Von den Arbeitern im Weinberg

1Denn das Reich der Himmel ist gleich einem Hausherrn, der frühmorgens ausging, um Arbeiter in seinen Weinberg zu dingen. 2Nachdem er aber mit den Arbeitern um einen Denar den Tag übereingekommen war, sandte er sie in seinen Weinberg.

3Und als er um die dritte Stunde ausging, sah er andere auf dem Markte müßig stehen; 4und zu diesen sprach er: Gehet auch ihr hin in den Weinberg, und was irgend recht ist, werde ich euch geben. 5Sie aber gingen hin. Wiederum aber ging er aus um die sechste und neunte Stunde und tat desgleichen. 6Als er aber um die elfte Stunde ausging, fand er andere stehen und spricht zu ihnen: Was stehet ihr hier den ganzen Tag müßig? 7Sie sagen zu ihm: Weil niemand uns gedungen hat.
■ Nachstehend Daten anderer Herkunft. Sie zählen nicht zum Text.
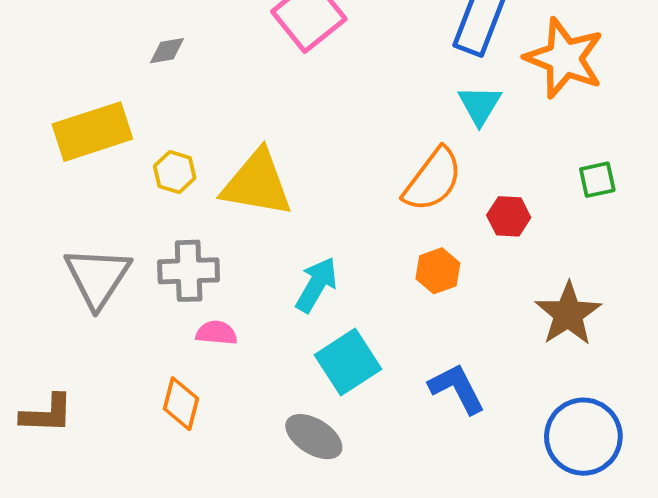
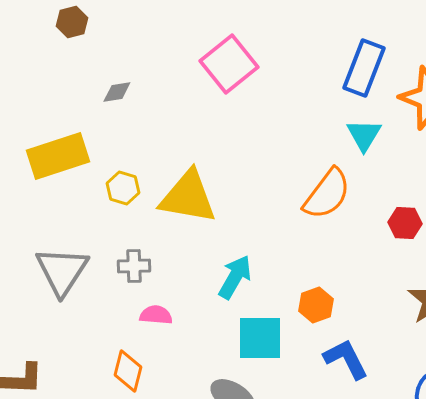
red hexagon: (509, 216) -> (405, 223), moved
gray cross: (189, 271) -> (134, 266), size x0.7
orange hexagon: (438, 271) -> (316, 305), moved
cyan square: (348, 362) -> (260, 338), turned 33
Er spricht zu ihnen: Gehet auch ihr hin in den Weinberg, und was irgend recht ist, werdet ihr empfangen!

8Als es aber Abend geworden war, spricht der Herr des Weinbergs zu seinem Verwalter: Rufe die Arbeiter und zahle ihnen den Lohn, anfangend von den letzten bis zu den ersten. 9Und als die um die elfte Stunde Gedungenen kamen, empfingen sie je einen Denar. 10Als aber die ersten kamen, meinten sie, daß sie mehr empfangen würden; und auch sie empfingen je einen Denar. 11Als sie aber den empfingen, murrten sie wider den Hausherrn und sprachen: 12Diese letzten haben eine Stunde gearbeitet, und du hast sie uns gleich gemacht, die wir die Last des Tages und die Hitze getragen haben.

13Er aber antwortete und sprach zu einem von ihnen: Freund, ich tue dir nicht unrecht. Bist du nicht um einen Denar mit mir übereingekommen? 14Nimm das Deine und gehe hin. Ich will aber diesem letzten geben wie auch dir. 15Ist es mir nicht erlaubt, mit dem Meinigen zu tun, was ich will? Blickt dein Auge böse, weil ich gütig bin? (Röm. 9,16; Röm. 9,21)

16Also werden die Letzten Erste, und die Ersten Letzte sein; denn viele sind Berufene, wenige aber Auserwählte.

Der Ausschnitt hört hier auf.